We present Decentralized Distributed Proximal Policy Optimization (DD-PPO), a method for distributed reinforcement learning in resource-intensive simulated environments. DD-PPO is distributed (uses multiple machines), decentralized (lacks a centralized server), and synchronous (no computation is ever ‘stale’), making it conceptually simple and easy to implement. In our experiments on training virtual robots to navigate in Habitat-Sim, DD-PPO exhibits near-linear scaling – achieving a speedup of 107x on 128 GPUs over a serial implementation. We leverage this scaling to train an agent for 2.5 Billion steps of experience (the equivalent of 80 years of human experience) – over 6 months of GPU-time training in under 3 days of wall-clock time with 64 GPUs.
This massive-scale training not only sets the state of art on Habitat Autonomous Navigation Challenge 2019, but essentially ‘solves’ the task – near-perfect autonomous navigation in an unseen environment without access to a map, directly from an RGB-D camera and a GPS+Compass sensor. Fortuitously, error vs computation exhibits a power-law-like distribution; thus, 90% of peak performance is obtained relatively early (at 100 million steps) and relatively cheaply (under 1 day with 8 GPUs). Finally, we show that the scene understanding and navigation policies learned can be transferred to other navigation tasks – the analog of ‘ImageNet pre-training + task-specific fine-tuning’ for embodied AI. Our model outperforms ImageNet pre-trained CNNs on these transfer tasks and can serve as a universal resource (all models + code will be publicly available).
We present Decentralized Distributed PPO (DD-PPO). DD-PPO is synchronous and simple to implement. We leverage DD-PPO to achieve state of art results on the Habitat Autonomous Navigation Challenge 2019 and “solve” the task of PointGoal Navigation for agents with RGB-D and GPS+Compass sensors.
Specifically, these agents almost always reach the goal (failing on 1⁄1000 val episodes on average), and reach it nearly as efficiently as possible – nearly matching (within 3% of) the performance of a shortest-path oracle! It is worth stressing how uncompromising that comparison is – in a new environment, an agent navigating without a map traverses a path nearly matching the shortest path on the map. This means there is no scope for mistakes of any kind – no wrong turn at a crossroad, no back-tracking from a dead-end, no exploration or deviation of any kind from the shortest-path. Our hypothesis is that the model learns to exploit the statistical regularities in the floor-plans of indoor environments (apartments, offices) in our datasets.

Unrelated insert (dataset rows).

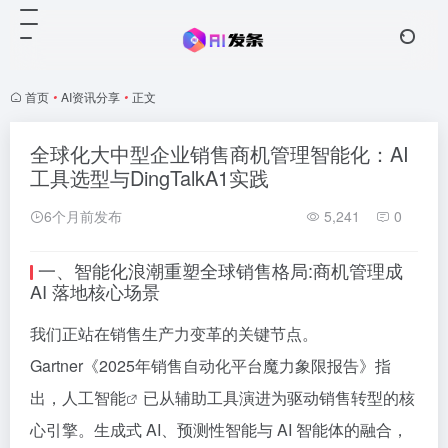
首页
•
AI资讯分享
•
正文
全球化大中型企业销售商机管理智能化：AI
工具选型与DingTalkA1实践
6个月前发布
5,241
0
一、智能化浪潮重塑全球销售格局:
商机管理
成
AI
落地核心场景
我们正站在销售生产力变革的关键节点。
Gartner《2025年
销售自动化
平台魔力象限报告》指
出，
人工智能
已从辅助工具演进为驱动销售转型的核
心引擎。生成式 AI、预测性智能与 AI 智能体的融合，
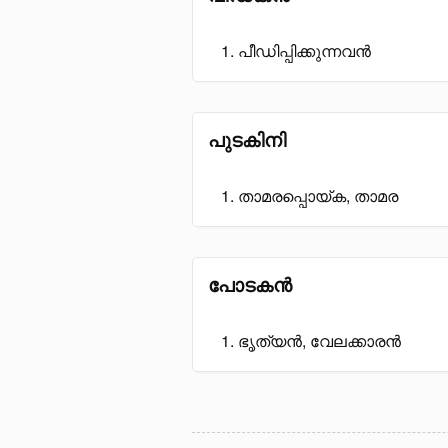
പീഡിപ്പിക്കുന്നവൻ
പുടകിനി
താമരപ്പൊയ്ക, താമര
പോടകൻ
ഭൃത്യൻ, വേലക്കാരൻ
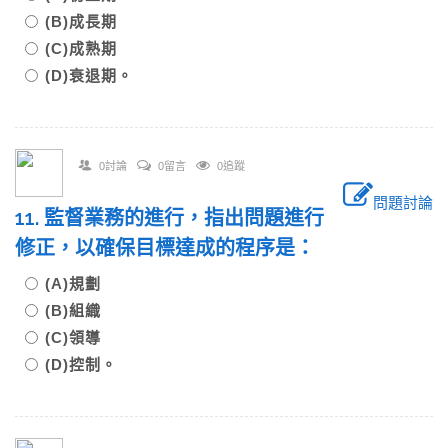
(B)成長期
(C)成熟期
(D)衰退期。
0討論
0留言
0追蹤
問題討論
11. 監督業務的進行，指出問題進行
修正，以確保目標達成的程序是：
(A)規劃
(B)組織
(C)領導
(D)控制。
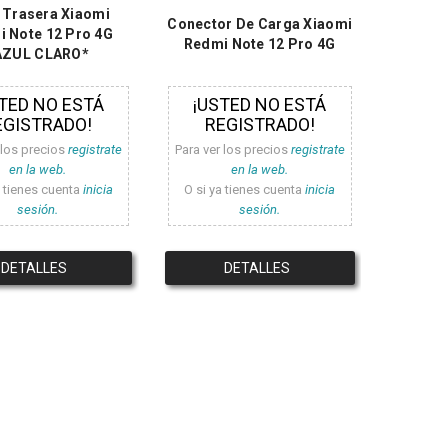
 Trasera Xiaomi
Conector De Carga Xiaomi
 Note 12 Pro 4G
Redmi Note 12 Pro 4G
AZUL CLARO*
TED NO ESTÁ
¡USTED NO ESTÁ
EGISTRADO!
REGISTRADO!
 los precios
registrate
Para ver los precios
registrate
en la web.
en la web.
a tienes cuenta
inicia
O si ya tienes cuenta
inicia
sesión.
sesión.
DETALLES
DETALLES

This video shows the agent successfully navigating 22 meters across a house (the top down map is shown for visualization purposes only). Notice the second right-hand turn the agent makes. While walking through the kitchen, the agent is able to infer that given the distance it still needs to travel, the goal cannot be directly forward, and it is not likely to be toward the left given that there is a wall. Thus it correctly decides to go right and begins to turn such that it rounds the corner perfectly.
This demonstrates the agents ability to expertly backtrack once it is clear that it made the wrong decision.